По дорожке верхом на вороном жеребце ехал всадник, одетый во всё чёрное — просторный плащ, широкий головной убор, чёрные перчатки. Чёрная маска закрывала половину лица, и из-под неё выглядывала густая седая борода. Было так тихо, что слышалось лишь дыхание лошади, пугливо фыркавшей и раздувавшей ноздри.
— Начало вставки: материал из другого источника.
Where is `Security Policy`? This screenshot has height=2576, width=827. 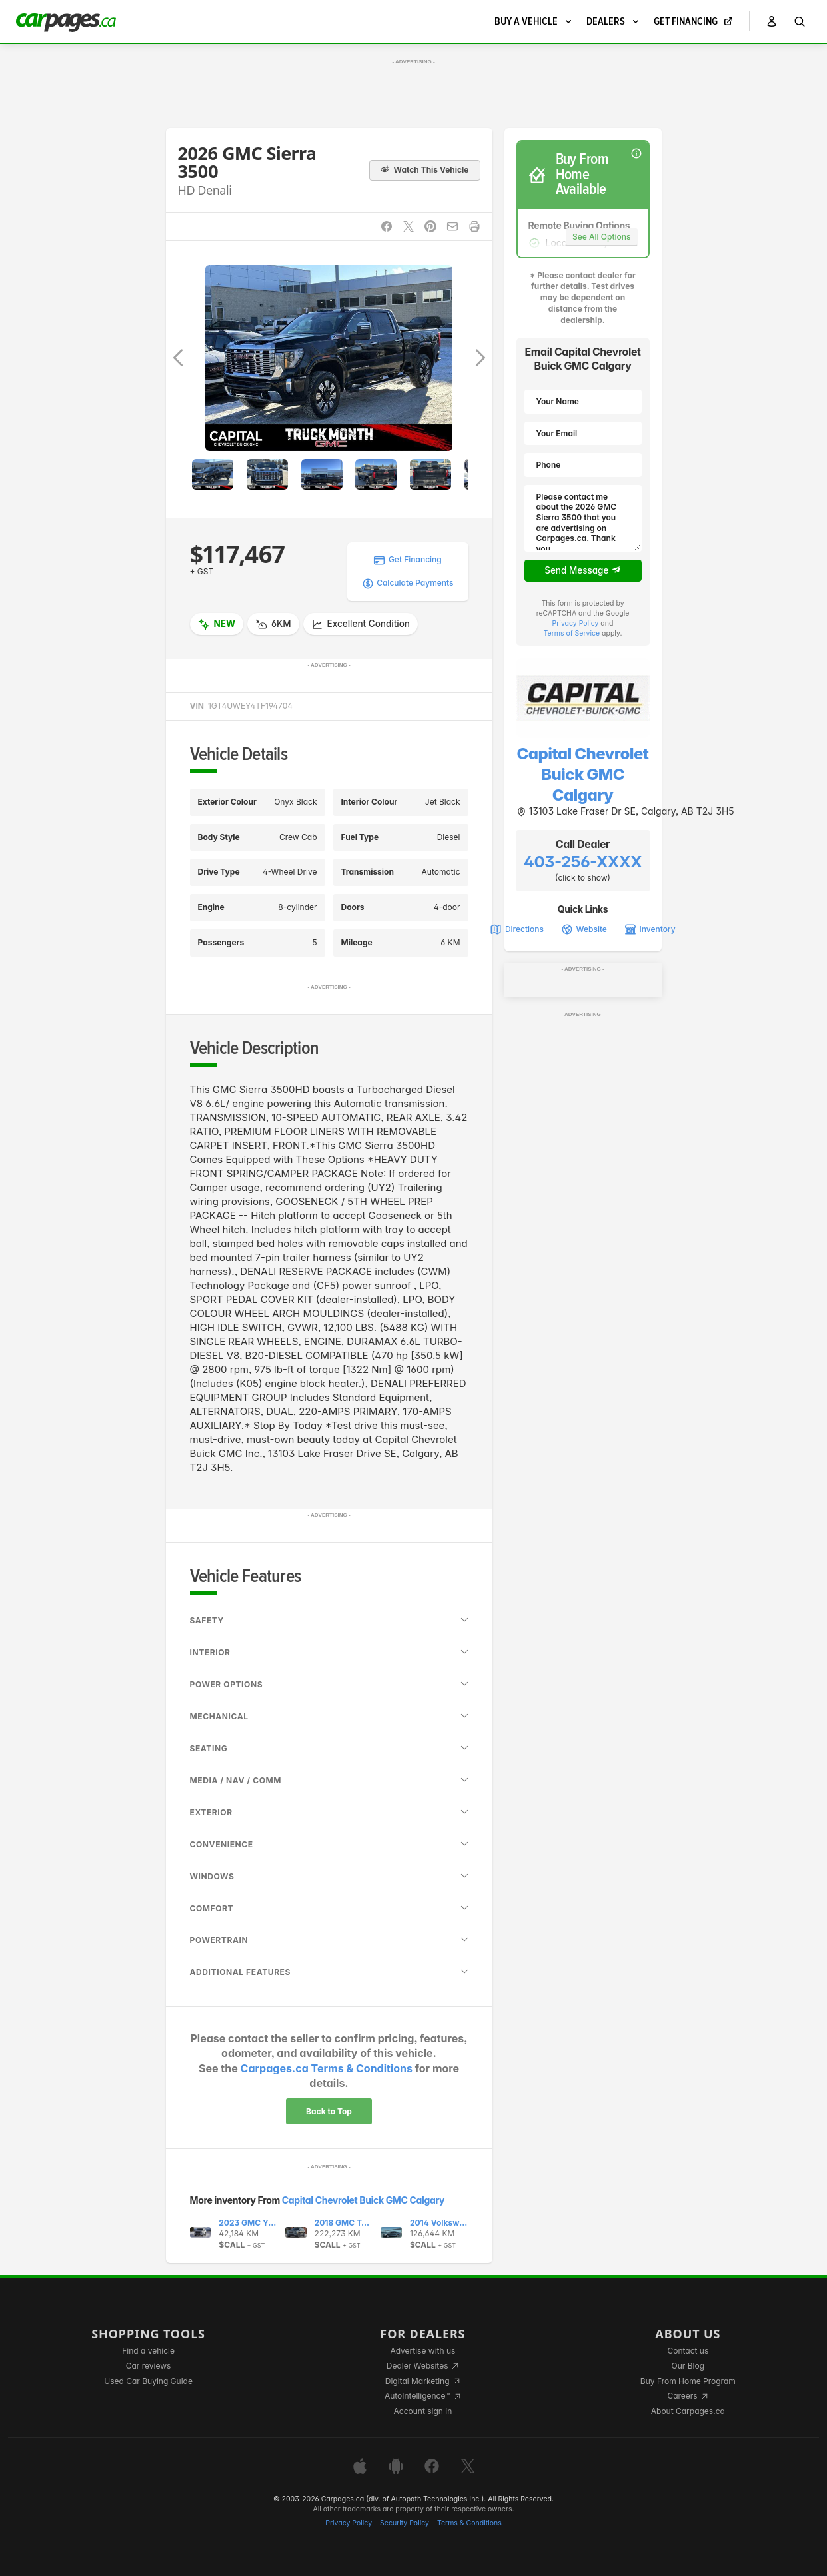 Security Policy is located at coordinates (404, 2523).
Максимиан, по-прежнему укрываясь в тени склепа, стал медленно пятиться назад, ощупывая рукоятку своего верного кинжала, спрятанного на груди. Внезапно он оступился и едва не упал на землю. Боясь быть услышанным, он ухватился за каменную стену, затем осторожно нагнулся и поднял с травы тот предмет, который задела его нога. Сначала он подумал, что это обычный камень, только округлой формы, но затем, поднеся его поближе к лицу, убедился, что это череп, тяжёлый и чёрный череп, забитый землёй и травой.

Стук копыт раздавался совсем рядом. Очевидно, всадник уже подъезжал к склепу. Максимиана лихорадило, он влажной рукой ощупывал череп, ему сделалось безумно страшно. Как только чёрный силуэт всадника показался из-за угла склепа, он резко выскочил вперёд и с такой силой метнул череп, что едва не потерял равновесие. В следующее мгновение, выхватив кинжал, он бросился вперёд, но лишь затем, чтобы успеть перехватить жеребца. Максимиан так и не понял, куда он попал, но всадник боком рухнул на землю, даже не вскрикнув.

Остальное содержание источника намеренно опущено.